Strong Waters, the latest offering from local playwright Claire Zaslav and director Margaret VandenBerghe at 12th Avenue Arts, treads old water in its cliched and at times unintentionally bizarre portrayal of a rekindled love affair.

The story features three characters: James Merritt (Gordon Coffey), a retired actor; Jeffrey Merritt (Bob De Dea), James’ overly-attached adult son who lives with him on his houseboat; and Evelyn Adair (Maureen Hawkins), another retired actress who, shortly into the play’s runtime, is revealed to have had a sustained affair with James in the halcyon days of their careers. All surprises the play has to offer begin and end with this revelation, as the rest of the 80 minute runtime is filled with cliches, oddly paced conversations, and three actors doing their best to put on a show — a Sisyphean task, given the material they were left to work with.  

To the play’s credit, the overall production worked well to complement the play’s character-driven subject matter. The sole setting of the houseboat, albeit sparse, was tastefully designed and framed the action quite well, although it’s difficult to call it ‘action’ when most of the characters remain seated throughout the 80 minute runtime. Regardless, the set design is pleasing to the eye and inoffensive — perfect for such a character-driven show. Coupled with some inspired lighting work halfway through the play, it’s clear a good amount of care behind the scenes went into bringing this story to life, and that passion shines through. The show promised maritime melodrama, and the stage design did exactly what it needed to to follow through on that promise. 

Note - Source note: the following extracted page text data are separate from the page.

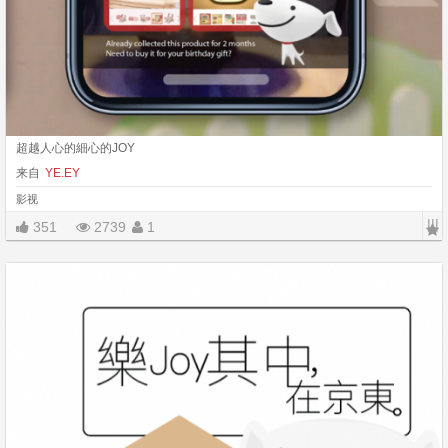
超越人心的細心的JOY
来自
YE.EY
影视
|||
351
2739
1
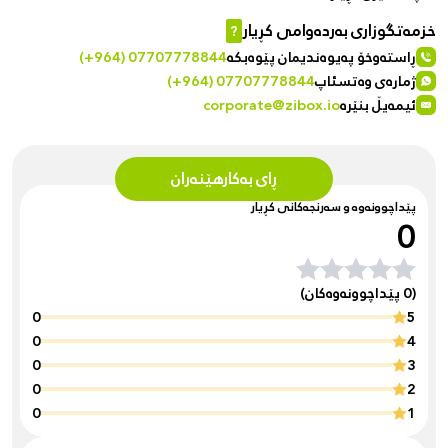
خزمەتگوزاری بەردەوامی کڕیار
?
ڕاستەوخۆ پەیوەندیمان پێوەبکە
(+964) 07707778844
ژمارەی وەتسئاپ
(+964) 07707778844
ئیمەیڵ بنێرە
corporate@zibox.io
ڕای بەکارهێنەران
پێداچوونەوە و سەرنجەکانی کڕیار
0
(0 پێداچوونەوەکان)
0
5
0
4
0
3
0
2
0
1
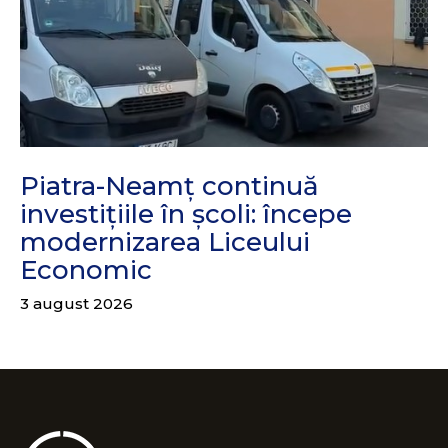
Piatra-Neamț continuă
investițiile în școli: începe
modernizarea Liceului
Economic
3 august 2026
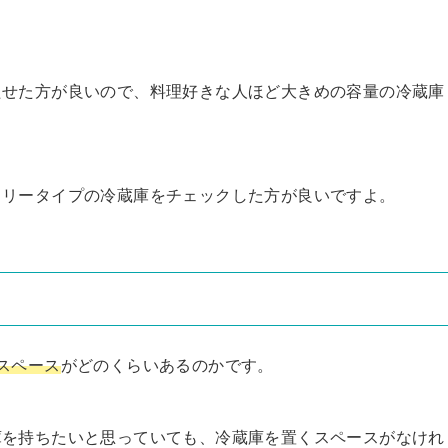
たせた方が良いので、料理好きな人ほど大きめの容量の冷蔵庫
ミリータイプの冷蔵庫をチェックした方が良いですよ。
スペース
がどのくらいあるのかです。
庫を持ちたいと思っていても、冷蔵庫を置くスペースがなけれ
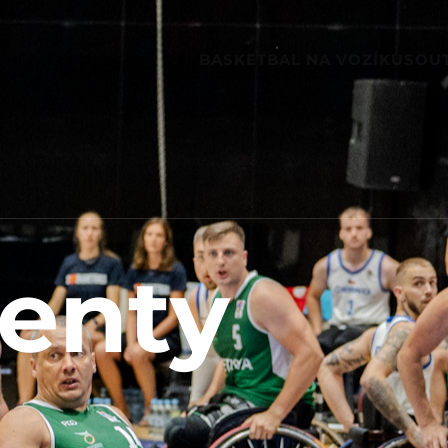
BASKETBAL NA VOZÍKU
SOU
enty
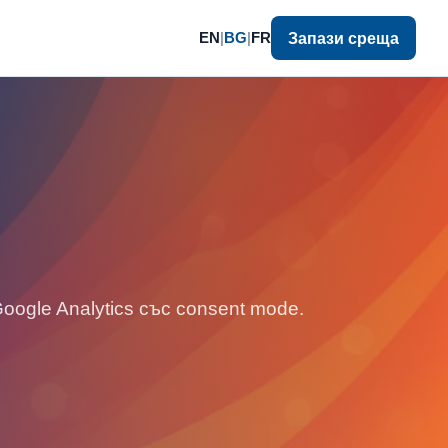
EN
|
BG
|
FR
Запази среща
oogle Analytics със consent mode.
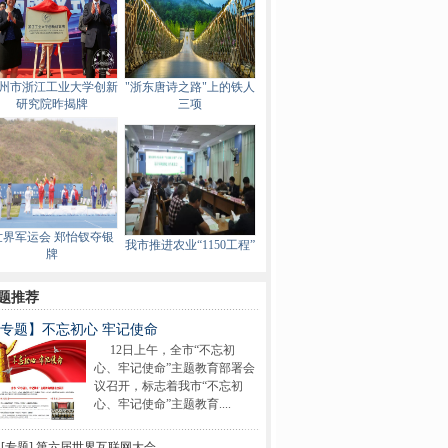
州市浙江工业大学创新
"浙东唐诗之路"上的铁人
研究院昨揭牌
三项
世界军运会 郑怡钗夺银
我市推进农业“1150工程”
牌
题推荐
专题】不忘初心 牢记使命
12日上午，全市“不忘初
心、牢记使命”主题教育部署会
议召开，标志着我市“不忘初
心、牢记使命”主题教育....
[专题] 第六届世界互联网大会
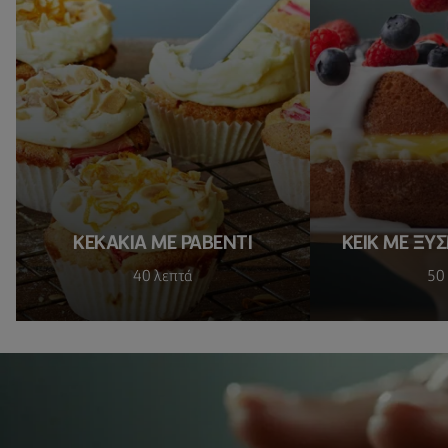
ΚΕΚΑΚΙΑ ΜΕ ΡΑΒΕΝΤΙ
ΚΕΙΚ ΜΕ ΞΥ
40 λεπτά
50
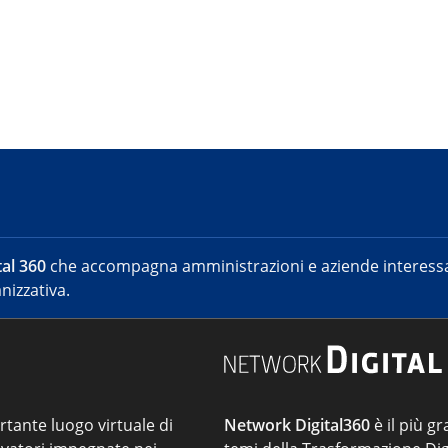
al 360
che accompagna amministrazioni e aziende interessat
nizzativa.
ortante luogo virtuale di
Network Digital360
è il più gr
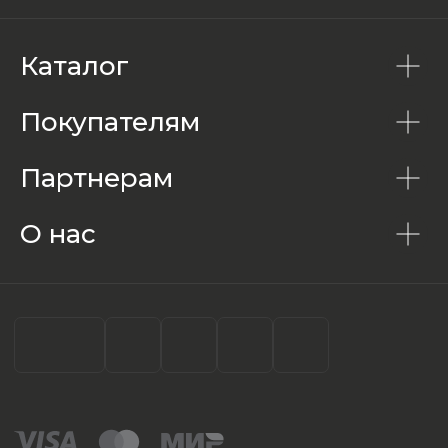
Каталог
Покупателям
Партнерам
О нас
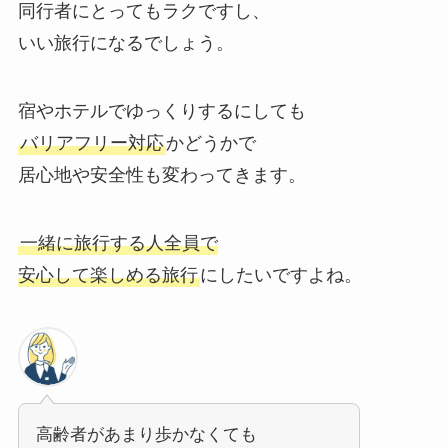
同行者にとってもラクですし、
いい旅行になるでしょう。
宿やホテルでゆっくりするにしても
バリアフリー対応
かどうかで
居心地や安全性も変わってきます。
一緒に旅行する人全員で
安心して楽しめる旅行
にしたいですよね。
高齢者があまり歩かなくても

Where Strong Waters’ currents really begin to falter lies in the uninspired writing and direction, both failing to interrogate the motivations of its characters beyond a surface level, leaving the audience with a hollow and at times uncanny viewing experience. Evelyn is repeatedly framed as the vixen who shattered Jeffrey’s late mother’s heart, but… didn’t James, as her husband, have arguably the greater part to play in her heartbreak? The play doesn’t seem to think so. Jeffrey, in his bizarre devotion to his father, attacks Evelyn repeatedly over the course of the play, placing the blame for his mother’s heartache squarely on Evelyn’s shoulders. Meanwhile, his father remains revered and largely uninterrogated; in another director’s hands, this material could easily have been a horror movie. I don’t mean to exaggerate, either — De Dea is clearly a talented actor, but his melodramatic outbursts as Jeffrey place him among the likes of Norman Bates’ parental obsession in Psycho, stunted adolescence and all. 

The old lovers, unsurprisingly, go on to rekindle their romance in a second act that hits some of the right notes, but falls despairingly short of originality. Coffey and Hawkins both do what they can with the script, delivering grounded if slightly understated performances. Evelyn and James genuinely read as old lovers, and that quality is far more to the credit of the performances than the script. I found myself rolling my eyes and checking the time every time James quoted a Romantic poem to Evelyn, but the two actors kept enough levity that the play never got too cloying. The performances were good enough for the caliber of the production, but ultimately failed to transform the lackluster script into something better.

If cliches, odd gender politics, and shallow characterization are your thing, run, don’t walk to 12th Avenue Arts. I can’t say I loved Strong Waters, but I admire some of its ambition, even if its lack of self-interrogation steered the show into some muddy waters. I found it refreshing to see two older actors get the chance to play romantic roles, despite being bogged down by Jeffrey’s misguided anger and the myriad cliched pitfalls the script couldn’t avoid. Strong Waters gets swept up in its own currents, but its heart is in the right place. Haven’t we all fallen for a pretentious, poetry-slinging purveyor of The Arts?


Strong Waters by Claire Zaslav, 12th Avenue Arts Studio Theatre, 1620 12th Ave, Seattle, 98122. Thurs-Sat 7:30, Weds/Sun 2:00 until February 3rd. 


Limited street parking. Take Capitol Hill Sound Transit or #43 bus.